A explosão de perguntas suscitadas pelo filme – muitas, implicitamente – parece emergir da mente efervescente e reivindicativa dos adolescentes em acção. A sua atitude desafiante, provocatória, põe os adultos violentamente em causa. Corresponde ao grito desajeitado que nasce do legítimo pedido de verdade, de coerência, em que o mundo dos crescidos será tão falho… Arrastando-se pela vida num frenesim anestesiante, estes parecem ter adiado as grandes questões sobre o sentido da existência para uma fase longínqua, associada à desaceleração que o envelhecimento comporta.
Através da personagem do pai-médico interrogamo-nos se o mérito do trabalho realizado nos confins de África será, algum dia, reconhecido na Dinamarca ou trará algum benefício à família, que mal o vê?
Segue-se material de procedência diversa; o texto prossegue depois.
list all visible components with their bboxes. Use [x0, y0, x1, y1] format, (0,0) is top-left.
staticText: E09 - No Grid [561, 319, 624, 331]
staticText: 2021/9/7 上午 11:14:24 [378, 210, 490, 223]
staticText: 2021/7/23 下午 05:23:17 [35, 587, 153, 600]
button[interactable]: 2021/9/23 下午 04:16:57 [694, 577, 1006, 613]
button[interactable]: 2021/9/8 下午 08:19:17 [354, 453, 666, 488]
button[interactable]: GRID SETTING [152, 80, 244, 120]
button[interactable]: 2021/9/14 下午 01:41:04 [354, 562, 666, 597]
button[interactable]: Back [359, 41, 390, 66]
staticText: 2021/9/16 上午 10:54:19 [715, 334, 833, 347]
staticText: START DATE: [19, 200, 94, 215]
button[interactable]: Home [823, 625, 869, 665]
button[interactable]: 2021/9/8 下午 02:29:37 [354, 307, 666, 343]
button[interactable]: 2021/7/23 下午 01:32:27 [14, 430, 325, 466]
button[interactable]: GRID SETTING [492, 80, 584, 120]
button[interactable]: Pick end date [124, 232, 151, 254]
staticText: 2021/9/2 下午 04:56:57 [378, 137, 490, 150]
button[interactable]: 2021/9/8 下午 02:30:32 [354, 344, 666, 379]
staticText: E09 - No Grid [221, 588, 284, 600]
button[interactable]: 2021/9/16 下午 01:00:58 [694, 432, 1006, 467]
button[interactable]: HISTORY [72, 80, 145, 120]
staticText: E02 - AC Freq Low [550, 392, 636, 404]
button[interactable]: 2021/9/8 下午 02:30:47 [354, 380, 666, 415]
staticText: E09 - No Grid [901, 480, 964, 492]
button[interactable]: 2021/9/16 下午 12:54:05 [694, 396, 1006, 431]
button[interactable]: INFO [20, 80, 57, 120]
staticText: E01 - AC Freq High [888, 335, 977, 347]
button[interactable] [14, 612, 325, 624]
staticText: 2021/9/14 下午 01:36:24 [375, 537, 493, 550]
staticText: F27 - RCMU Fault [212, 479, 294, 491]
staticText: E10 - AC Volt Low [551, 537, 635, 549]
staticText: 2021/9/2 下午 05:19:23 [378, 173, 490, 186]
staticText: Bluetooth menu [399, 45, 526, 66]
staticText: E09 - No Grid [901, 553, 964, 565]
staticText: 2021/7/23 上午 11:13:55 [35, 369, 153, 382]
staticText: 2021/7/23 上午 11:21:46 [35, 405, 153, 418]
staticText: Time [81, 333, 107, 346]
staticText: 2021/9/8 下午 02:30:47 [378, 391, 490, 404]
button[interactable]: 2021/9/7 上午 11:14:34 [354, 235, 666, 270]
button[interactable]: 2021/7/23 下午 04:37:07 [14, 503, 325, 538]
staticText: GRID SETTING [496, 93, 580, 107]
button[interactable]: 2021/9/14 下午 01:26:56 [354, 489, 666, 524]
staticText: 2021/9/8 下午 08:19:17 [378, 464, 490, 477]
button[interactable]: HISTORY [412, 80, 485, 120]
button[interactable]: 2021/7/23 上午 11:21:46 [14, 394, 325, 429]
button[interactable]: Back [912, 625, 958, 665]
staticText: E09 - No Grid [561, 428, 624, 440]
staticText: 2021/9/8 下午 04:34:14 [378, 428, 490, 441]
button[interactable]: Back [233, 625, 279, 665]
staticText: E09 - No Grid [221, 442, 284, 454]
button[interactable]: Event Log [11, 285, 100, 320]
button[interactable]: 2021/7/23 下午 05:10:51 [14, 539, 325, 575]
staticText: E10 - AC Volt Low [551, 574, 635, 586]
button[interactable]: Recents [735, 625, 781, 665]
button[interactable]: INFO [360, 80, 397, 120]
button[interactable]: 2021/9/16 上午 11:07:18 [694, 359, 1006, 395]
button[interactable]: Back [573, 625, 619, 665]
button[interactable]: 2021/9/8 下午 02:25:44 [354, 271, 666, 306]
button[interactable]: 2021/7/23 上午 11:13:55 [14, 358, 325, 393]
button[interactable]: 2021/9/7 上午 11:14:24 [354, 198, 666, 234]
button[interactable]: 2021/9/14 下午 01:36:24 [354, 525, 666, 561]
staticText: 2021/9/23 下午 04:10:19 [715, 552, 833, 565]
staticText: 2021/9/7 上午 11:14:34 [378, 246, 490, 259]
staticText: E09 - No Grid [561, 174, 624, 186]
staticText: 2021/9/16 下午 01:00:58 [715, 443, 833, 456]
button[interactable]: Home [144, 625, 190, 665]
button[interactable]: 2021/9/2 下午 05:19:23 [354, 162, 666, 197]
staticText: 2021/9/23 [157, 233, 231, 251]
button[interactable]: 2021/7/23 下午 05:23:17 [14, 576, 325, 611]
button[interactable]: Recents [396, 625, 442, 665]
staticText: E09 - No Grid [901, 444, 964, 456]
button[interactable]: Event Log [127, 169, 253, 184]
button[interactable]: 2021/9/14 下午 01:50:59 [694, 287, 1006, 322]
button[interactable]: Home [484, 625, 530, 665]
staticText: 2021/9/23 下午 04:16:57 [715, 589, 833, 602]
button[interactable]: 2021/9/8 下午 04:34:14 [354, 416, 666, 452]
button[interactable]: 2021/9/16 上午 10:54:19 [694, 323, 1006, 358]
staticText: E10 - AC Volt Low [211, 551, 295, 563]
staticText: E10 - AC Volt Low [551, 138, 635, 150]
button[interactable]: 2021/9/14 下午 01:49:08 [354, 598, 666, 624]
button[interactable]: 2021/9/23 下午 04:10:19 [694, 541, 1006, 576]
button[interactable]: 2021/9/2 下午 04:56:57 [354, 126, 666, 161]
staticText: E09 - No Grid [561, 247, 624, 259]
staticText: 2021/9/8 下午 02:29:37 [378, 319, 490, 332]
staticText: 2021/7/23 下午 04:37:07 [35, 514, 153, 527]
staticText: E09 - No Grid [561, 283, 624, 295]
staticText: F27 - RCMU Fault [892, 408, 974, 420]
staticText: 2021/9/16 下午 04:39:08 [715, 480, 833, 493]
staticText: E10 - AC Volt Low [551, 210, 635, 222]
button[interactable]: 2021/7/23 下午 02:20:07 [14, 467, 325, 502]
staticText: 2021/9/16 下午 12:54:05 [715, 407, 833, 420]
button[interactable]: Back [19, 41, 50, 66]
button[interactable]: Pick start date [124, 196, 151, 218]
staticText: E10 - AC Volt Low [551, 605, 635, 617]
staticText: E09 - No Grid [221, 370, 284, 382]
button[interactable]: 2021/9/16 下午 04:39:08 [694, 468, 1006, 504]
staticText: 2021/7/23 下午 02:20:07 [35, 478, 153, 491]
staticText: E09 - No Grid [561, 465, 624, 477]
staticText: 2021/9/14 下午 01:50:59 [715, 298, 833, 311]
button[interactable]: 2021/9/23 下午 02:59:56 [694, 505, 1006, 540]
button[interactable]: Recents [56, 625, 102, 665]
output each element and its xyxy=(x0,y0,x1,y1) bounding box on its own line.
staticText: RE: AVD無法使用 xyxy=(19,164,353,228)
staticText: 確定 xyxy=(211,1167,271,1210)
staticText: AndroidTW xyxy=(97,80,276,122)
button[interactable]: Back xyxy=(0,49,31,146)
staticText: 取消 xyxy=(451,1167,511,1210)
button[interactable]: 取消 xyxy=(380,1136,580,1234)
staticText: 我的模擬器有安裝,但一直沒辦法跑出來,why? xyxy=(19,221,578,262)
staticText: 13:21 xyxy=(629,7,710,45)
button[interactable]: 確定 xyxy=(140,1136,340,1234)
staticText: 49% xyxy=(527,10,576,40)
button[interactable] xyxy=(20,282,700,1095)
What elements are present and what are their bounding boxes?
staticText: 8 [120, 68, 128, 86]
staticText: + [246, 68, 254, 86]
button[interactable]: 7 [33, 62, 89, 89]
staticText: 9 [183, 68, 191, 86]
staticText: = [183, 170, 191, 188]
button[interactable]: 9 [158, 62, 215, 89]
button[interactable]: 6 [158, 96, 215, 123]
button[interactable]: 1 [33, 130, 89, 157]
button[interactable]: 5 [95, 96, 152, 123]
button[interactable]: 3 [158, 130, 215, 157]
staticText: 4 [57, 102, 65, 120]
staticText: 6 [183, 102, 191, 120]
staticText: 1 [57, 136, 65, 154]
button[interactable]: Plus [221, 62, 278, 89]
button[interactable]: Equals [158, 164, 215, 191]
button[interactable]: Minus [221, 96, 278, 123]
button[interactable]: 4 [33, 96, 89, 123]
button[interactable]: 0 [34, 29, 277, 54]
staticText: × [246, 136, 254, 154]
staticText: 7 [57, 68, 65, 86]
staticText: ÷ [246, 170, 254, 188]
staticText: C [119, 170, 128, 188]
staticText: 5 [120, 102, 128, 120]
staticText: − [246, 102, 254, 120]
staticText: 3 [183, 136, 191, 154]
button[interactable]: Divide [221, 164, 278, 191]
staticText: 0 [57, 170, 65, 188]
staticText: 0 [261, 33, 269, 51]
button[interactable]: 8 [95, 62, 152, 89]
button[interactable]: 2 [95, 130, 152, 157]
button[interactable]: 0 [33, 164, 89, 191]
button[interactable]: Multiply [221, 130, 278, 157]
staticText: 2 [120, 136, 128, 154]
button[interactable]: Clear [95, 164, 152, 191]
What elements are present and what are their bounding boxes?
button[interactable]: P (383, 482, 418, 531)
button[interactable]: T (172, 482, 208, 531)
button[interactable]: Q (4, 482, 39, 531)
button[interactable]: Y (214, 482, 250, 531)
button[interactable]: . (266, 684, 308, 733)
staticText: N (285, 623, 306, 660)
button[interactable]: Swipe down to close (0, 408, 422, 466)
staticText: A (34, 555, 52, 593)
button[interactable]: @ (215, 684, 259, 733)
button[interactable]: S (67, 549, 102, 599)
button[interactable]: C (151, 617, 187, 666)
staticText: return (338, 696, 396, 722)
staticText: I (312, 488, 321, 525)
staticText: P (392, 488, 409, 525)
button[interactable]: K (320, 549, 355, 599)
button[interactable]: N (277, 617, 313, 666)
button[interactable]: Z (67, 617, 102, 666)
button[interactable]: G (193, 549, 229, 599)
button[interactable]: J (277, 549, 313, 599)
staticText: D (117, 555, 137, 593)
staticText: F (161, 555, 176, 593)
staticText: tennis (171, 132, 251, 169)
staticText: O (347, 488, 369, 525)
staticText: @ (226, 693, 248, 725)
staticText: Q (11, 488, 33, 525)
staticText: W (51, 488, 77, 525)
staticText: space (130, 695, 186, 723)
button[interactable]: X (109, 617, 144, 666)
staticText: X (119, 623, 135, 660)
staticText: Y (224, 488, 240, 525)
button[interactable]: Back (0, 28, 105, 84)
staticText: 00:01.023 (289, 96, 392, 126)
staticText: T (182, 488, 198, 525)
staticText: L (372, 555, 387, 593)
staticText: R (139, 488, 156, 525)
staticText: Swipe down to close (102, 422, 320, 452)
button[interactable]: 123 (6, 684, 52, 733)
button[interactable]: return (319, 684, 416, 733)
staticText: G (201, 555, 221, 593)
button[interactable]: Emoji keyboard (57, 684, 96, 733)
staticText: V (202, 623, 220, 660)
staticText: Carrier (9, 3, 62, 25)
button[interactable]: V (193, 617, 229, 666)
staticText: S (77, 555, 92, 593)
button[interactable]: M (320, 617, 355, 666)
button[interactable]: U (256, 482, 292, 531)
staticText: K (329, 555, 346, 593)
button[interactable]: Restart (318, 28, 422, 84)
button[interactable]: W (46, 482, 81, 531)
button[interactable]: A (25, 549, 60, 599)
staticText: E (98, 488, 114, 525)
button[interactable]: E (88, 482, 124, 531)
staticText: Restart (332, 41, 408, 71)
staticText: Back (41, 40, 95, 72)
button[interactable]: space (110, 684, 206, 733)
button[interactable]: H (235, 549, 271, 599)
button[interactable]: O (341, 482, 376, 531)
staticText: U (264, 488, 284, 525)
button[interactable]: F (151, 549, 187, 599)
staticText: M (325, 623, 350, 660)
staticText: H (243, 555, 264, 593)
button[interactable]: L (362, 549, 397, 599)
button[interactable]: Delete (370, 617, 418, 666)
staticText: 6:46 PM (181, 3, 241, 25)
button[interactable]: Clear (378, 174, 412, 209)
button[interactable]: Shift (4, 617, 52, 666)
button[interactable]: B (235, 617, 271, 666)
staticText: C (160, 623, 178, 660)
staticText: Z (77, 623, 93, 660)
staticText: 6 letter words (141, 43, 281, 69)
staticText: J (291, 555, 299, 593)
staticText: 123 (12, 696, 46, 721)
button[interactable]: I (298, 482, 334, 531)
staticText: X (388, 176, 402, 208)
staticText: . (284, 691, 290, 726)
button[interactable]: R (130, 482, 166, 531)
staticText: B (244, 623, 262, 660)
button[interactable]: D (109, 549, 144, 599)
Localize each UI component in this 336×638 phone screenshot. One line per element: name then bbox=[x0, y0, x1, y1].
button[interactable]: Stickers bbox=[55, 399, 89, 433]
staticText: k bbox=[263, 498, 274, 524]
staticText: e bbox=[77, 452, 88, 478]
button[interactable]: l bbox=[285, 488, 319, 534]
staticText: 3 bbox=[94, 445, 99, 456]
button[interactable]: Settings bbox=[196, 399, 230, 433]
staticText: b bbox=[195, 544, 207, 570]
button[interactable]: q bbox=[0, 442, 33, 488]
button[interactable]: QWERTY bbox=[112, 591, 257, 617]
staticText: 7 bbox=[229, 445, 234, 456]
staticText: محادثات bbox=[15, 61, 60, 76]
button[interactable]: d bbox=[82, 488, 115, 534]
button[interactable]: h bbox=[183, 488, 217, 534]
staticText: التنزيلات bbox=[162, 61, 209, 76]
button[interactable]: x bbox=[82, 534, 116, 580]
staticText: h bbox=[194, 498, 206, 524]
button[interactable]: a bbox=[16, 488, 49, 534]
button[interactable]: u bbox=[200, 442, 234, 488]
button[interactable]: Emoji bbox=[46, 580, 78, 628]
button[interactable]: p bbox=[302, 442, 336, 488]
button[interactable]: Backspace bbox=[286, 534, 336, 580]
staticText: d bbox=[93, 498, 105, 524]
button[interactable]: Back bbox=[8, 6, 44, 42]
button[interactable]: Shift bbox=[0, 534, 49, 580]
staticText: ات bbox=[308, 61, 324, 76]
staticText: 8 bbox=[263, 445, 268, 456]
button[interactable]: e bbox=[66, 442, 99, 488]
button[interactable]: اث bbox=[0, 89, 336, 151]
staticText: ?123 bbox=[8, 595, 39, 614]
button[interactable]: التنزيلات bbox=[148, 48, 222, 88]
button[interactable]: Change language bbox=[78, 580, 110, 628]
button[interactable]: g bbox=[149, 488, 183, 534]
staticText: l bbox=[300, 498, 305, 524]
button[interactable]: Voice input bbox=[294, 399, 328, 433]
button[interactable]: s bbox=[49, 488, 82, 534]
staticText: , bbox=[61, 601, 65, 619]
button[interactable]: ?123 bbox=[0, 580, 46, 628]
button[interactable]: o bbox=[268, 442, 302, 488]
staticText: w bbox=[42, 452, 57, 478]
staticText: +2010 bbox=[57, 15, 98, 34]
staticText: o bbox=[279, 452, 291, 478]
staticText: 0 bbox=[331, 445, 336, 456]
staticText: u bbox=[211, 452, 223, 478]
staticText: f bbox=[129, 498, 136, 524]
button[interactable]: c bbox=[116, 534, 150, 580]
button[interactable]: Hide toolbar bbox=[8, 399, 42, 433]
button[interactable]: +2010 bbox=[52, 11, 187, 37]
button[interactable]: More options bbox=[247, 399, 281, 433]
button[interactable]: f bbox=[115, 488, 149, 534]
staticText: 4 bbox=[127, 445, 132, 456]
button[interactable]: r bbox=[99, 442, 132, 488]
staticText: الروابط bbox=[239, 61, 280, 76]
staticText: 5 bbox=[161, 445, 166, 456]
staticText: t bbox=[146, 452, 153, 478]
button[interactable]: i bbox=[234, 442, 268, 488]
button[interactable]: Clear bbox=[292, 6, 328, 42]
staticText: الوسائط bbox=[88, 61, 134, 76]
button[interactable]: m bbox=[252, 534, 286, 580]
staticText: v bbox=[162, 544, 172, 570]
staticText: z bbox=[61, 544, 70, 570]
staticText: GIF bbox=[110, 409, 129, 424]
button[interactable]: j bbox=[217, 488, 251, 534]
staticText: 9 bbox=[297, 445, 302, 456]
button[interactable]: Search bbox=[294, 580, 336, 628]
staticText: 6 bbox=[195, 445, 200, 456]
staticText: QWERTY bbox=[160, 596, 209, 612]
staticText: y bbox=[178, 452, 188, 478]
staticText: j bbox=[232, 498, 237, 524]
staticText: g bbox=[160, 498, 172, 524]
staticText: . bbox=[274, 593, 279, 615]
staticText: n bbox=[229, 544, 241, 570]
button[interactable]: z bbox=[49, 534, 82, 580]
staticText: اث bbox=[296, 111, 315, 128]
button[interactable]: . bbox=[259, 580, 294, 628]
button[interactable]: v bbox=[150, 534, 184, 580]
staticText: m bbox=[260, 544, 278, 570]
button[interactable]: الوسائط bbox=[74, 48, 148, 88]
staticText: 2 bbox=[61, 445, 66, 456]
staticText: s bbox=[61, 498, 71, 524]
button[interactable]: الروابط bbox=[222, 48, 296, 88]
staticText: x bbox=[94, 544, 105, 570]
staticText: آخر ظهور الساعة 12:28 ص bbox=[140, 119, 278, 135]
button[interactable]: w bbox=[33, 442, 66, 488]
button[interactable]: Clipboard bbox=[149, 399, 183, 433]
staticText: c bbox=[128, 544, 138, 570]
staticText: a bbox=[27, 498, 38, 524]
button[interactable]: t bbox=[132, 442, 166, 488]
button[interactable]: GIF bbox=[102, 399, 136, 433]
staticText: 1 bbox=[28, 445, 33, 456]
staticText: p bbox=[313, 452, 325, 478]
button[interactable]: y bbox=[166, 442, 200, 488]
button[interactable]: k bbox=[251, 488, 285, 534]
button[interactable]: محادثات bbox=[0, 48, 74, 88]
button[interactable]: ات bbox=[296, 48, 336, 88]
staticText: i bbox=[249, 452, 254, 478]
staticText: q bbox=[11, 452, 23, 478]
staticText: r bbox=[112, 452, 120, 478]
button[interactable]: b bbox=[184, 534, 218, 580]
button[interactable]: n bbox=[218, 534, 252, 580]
Se a pequena decisão tomada ontem, levianamente, terá consequências nas 24 horas seguintes? Curiosamente, tudo indica que sim… ao menos no próprio, porque é de pequenos gestos diários que somos feitos. Nesse sentido, nada se perderá da assistência dada na savana tropical, ainda que a Europa rica e auto-suficiente não tenha olhos para a apreciar. Mas transportamo-la no coração. Ela penetra-nos até ao âmago e ganha corpo em nós – tornamo-nos nela, pelo que essa bondade concreta passará a estar onde estivermos.
O expoente da fase de construção do ser humano ocorre na adolescência, onde o voluntarismo da idade, neste caso potenciado pelas condições privilegiadas de um país desenvolvido, esconde a enorme fragilidade desses pequenos homens em devir, em fase experimental de afirmação pessoal. Sob o ponto de vista interior é uma aventura maior para a humanidade, em nada menor do que as expedições humanitárias em favor das tribos subsaharianas.
No extremo oposto, os adultos correm o risco de se perder em deambulações estéreis, entre o ressentimento (por vezes, má consciência) do vivido e o medo do que virá, arriscando-se a ficar prisioneiros de um passado mitificado ou de um futuro irreal. Basicamente acantonados numa atitude escapista, que se esquiva a encarar os factos.
Nos mais novos, uma exigência insaciável (até feroz) de verdade, que confundem com sinceridade associal e cruel. Nos mais velhos, o comodismo flácido da meia-verdade, onde a mentirinha confortável é socialmente bem tolerada.
Nos mais novos, os grandes gestos, os desafios arrojados e, muitas vezes, irresponsáveis. Nos mais velhos, as escolhas hábeis, medidas ao milímetro, com pouca alma e nenhuma graça.
Torna-se um diálogo praticamente impossível entre gerações.
Só não esperávamos a manifesta falta de civismo nas sociedades nórdicas. Nem a xenofobia exacerbada entre dinamarqueses e suecos. Nem o laxismo e ineficiência das autoridades. Contávamos apenas com o isolamento pesado entre pessoas de todas as idades e classes, abandonadas à sua sorte, seja na casa de férias junto ao lago silencioso, seja no quarto do hospital, seja nas boas-vindas gélidas à chegada ao aeroporto após uma longa ausência.
Paradoxalmente, é no pior momento que desponta o melhor nos corações dos teenagers. Converte-se, assim, num anti-climax positivo. No furor justiceiro, para o qual o miúdo empreendedor arrasta o miúdo bondoso e influenciável, ressurgem os ingredientes mais benignos da amizade: a verdade e a reciprocidade na relação, a coragem em favor do outro, a dedicação mútua. Salvou-os essa lealdade, posta à prova na circunstância mais dolorosa. Por fim, também a presença paterna, que tardara em aparecer, resgatou-os de um desfecho brutal. Porque só em face do risco de uma perda irremediável, os pais descobriram novas formas de relançar o diálogo com os filhos. Quando acreditaram que estava ao seu alcance melhorar o mundo, tudo começou a mudar. Salvou-os, essa fé na própria vida. Sabiamente, Gandhi aconselhava: «Seja a mudança que quer ver no mundo». Tão simples mas tão exigente.
Trailer de EM UM MUNDO MELHOR - Legendado por claquete_com no Videolog.tv.
Maria Zarco
(a preparar o próximo gin tónico, para daqui a 2 semanas)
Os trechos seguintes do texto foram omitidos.